L'explosion d'une bombe et une prise d'otages tuent 22 personnes au Pakistan

QUETTA, Pakistan - Les forces pakistanaises ont pris d'assaut un hôpital situé dans la province du Balouchistan, au sud-ouest du pays, libérant des otages et mettant fin à une série d'attaques qui ont coûté la vie à 22 personnes, samedi.

Cette violence met l'accent sur les défis que doit relever le nouveau premier ministre du pays, Nawaz Sharif, afin de ramener la paix au Balouchistan, une région abritant un mouvement séparatiste, des talibans et de violents groupes religieux.

De plus, selon les autorités policières, six des agresseurs ont été tués au cours des combats.

Les attaquants ont semblé vouloir viser des membres de la minorité chiite. Une bombe a éclaté dans un autobus conduisant des étudiantes universitaires, tuant 14 personnes, a indiqué le directeur des opérations policières, Fayaz Sumbal.

Blessées et cadavres ont été transportés vers un hôpital situé tout près des lieux de l'explosion.
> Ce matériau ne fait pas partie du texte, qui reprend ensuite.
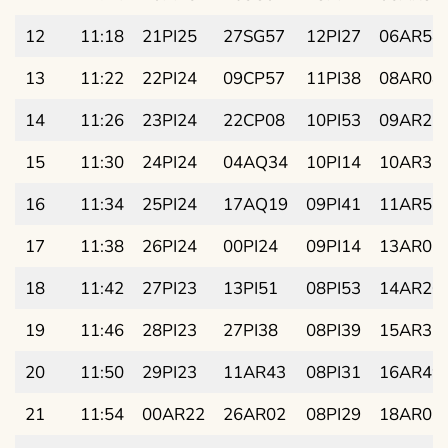
12
11:18
21PI25
27SG57
12PI27
06AR54
13
11:22
22PI24
09CP57
11PI38
08AR08
14
11:26
23PI24
22CP08
10PI53
09AR23
15
11:30
24PI24
04AQ34
10PI14
10AR37
16
11:34
25PI24
17AQ19
09PI41
11AR51
17
11:38
26PI24
00PI24
09PI14
13AR06
18
11:42
27PI23
13PI51
08PI53
14AR20
19
11:46
28PI23
27PI38
08PI39
15AR35
20
11:50
29PI23
11AR43
08PI31
16AR49
21
11:54
00AR22
26AR02
08PI29
18AR03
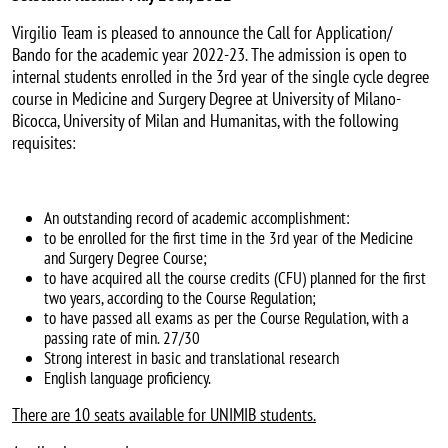
Virgilio Team is pleased to announce the Call for Application/
Bando for the academic year 2022-23. The admission is open to
internal students enrolled in the 3rd year of the single cycle degree
course in Medicine and Surgery Degree at University of Milano-
Bicocca, University of Milan and Humanitas, with the following
requisites:
An outstanding record of academic accomplishment:
to be enrolled for the first time in the 3rd year of the Medicine
and Surgery Degree Course;
to have acquired all the course credits (CFU) planned for the first
two years, according to the Course Regulation;
to have passed all exams as per the Course Regulation, with a
passing rate of min. 27/30
Strong interest in basic and translational research
English language proficiency.
There are 10 seats available for UNIMIB students.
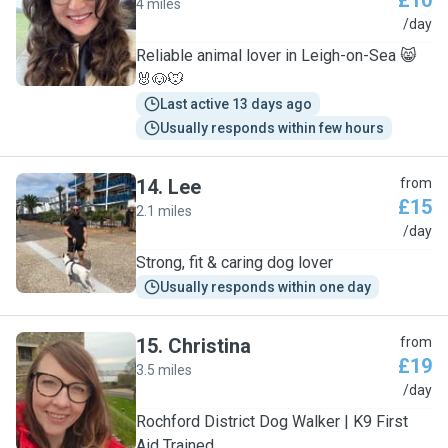
£10
4 miles
L
/day
Reliable animal lover in Leigh-on-Sea 😸
🐰🐶🐭
Last active 13 days ago
Usually responds within few hours
14
.
Lee
from
£15
2.1 miles
L
/day
Strong, fit & caring dog lover
Usually responds within one day
15
.
Christina
from
£19
3.5 miles
C
/day
Rochford District Dog Walker | K9 First
Aid Trained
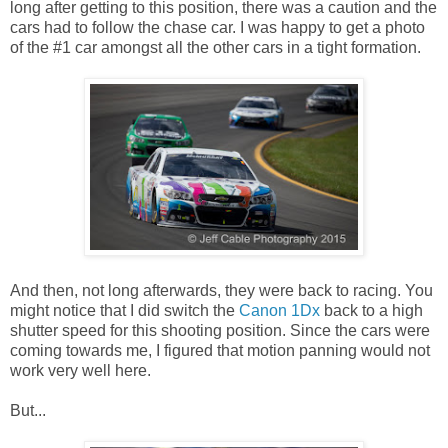
long after getting to this position, there was a caution and the
cars had to follow the chase car. I was happy to get a photo
of the #1 car amongst all the other cars in a tight formation.
And then, not long afterwards, they were back to racing. You
might notice that I did switch the
Canon 1Dx
back to a high
shutter speed for this shooting position. Since the cars were
coming towards me, I figured that motion panning would not
work very well here.
But...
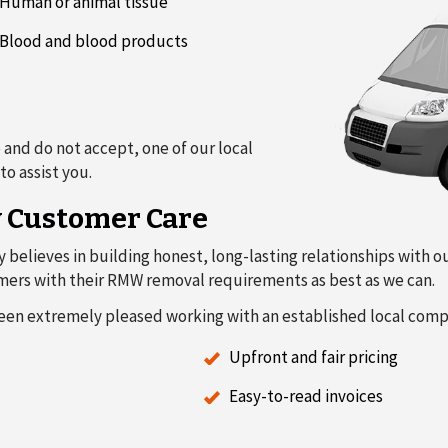
Human or animal tissue
Blood and blood products
 and do not accept, one of our local
o assist you.
y Customer Care
y believes in building honest, long-lasting relationships with 
stomers with their RMW removal requirements as best as we can.
een extremely pleased working with an established local comp
Upfront and fair pricing
Easy-to-read invoices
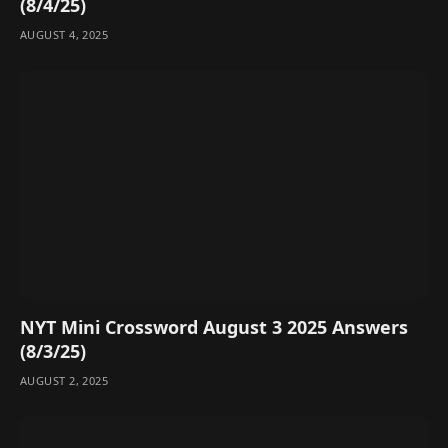
(8/4/25)
AUGUST 4, 2025
NYT Mini Crossword August 3 2025 Answers
(8/3/25)
AUGUST 2, 2025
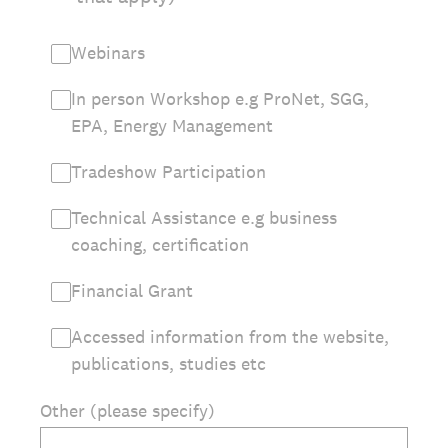
Webinars
In person Workshop e.g ProNet, SGG,
EPA, Energy Management
Tradeshow Participation
Technical Assistance e.g business
coaching, certification
Financial Grant
Accessed information from the website,
publications, studies etc
Other (please specify)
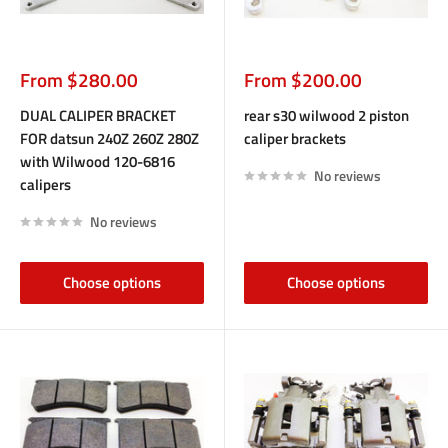
Sale
Sale
From $280.00
From $200.00
price
price
DUAL CALIPER BRACKET
rear s30 wilwood 2 piston
FOR datsun 240Z 260Z 280Z
caliper brackets
with Wilwood 120-6816
No reviews
calipers
No reviews
Choose options
Choose options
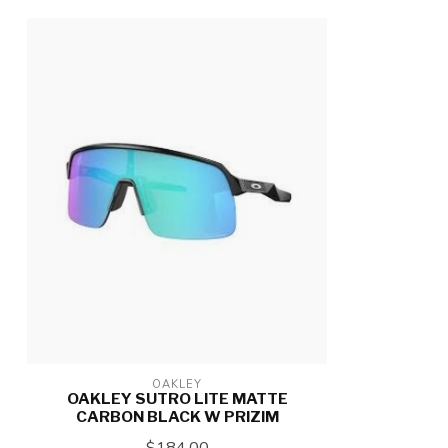
OAKLEY
OAKLEY SUTRO LITE MATTE
CARBON BLACK W PRIZIM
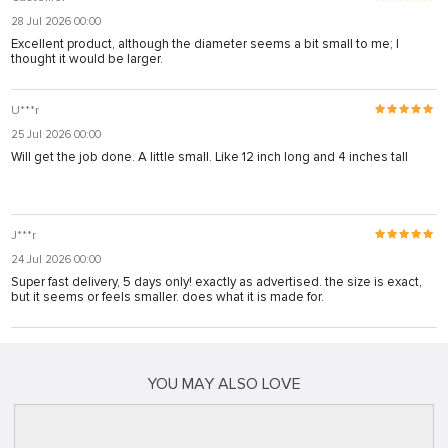
28 Jul 2026 00:00
Excellent product, although the diameter seems a bit small to me; I
thought it would be larger.
U***r
25 Jul 2026 00:00
Will get the job done. A little small. Like 12 inch long and 4 inches tall
J***r
24 Jul 2026 00:00
Super fast delivery, 5 days only! exactly as advertised. the size is exact,
but it seems or feels smaller. does what it is made for.
YOU MAY ALSO LOVE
Alors que les proches, le personnel médical et des représentants gouvernementaux s'affairaient dans l'édifice, un kamikaze a fait sauter des explosifs dans le corridor menant aux urgences, a ajouté M. Sumbal.

D'autres agresseurs ont commencé alors à tirer dans la foule, amenant des dizaines de personnes à se cacher et d'autres à fuir vers le stationnement. Soldats et policiers sont arrivés sur la scène et ont refoulé les terroristes vers une aile de l'hôpital. Les combats se sont déroulés pendant une bonne partie de la soirée.

Le Lashkar-e-Jhangvi, un groupe de radicaux sunnites, a revendiqué la responsabilité des attaques. Le groupe a dit qu'une de ses membres s'est fait sauter dans l'autobus parce que le véhicule transportait des chiites.

Plus tôt, des extrémistes avaient détruit une maison où a vécu le fondateur du Pakistan, Muhammad Ali Jinnah, qui avait conduit le pays à l'indépendance en 1947. Cette attaque est significative dans un pays où l'homme est si aimé qu'on le surnomme Quaid-e-Azam: le «Grand dirigeant».

Les attaquants ont posé des bombes dans la maison construite au XIXe siècle dans la ville de Ziarat, à 120 km au nord de Quetta. Trois bombes ont explosé et ont allumé un incendie qui a détruit l'édifice. Un gardien a été tué au cours de l'attaque.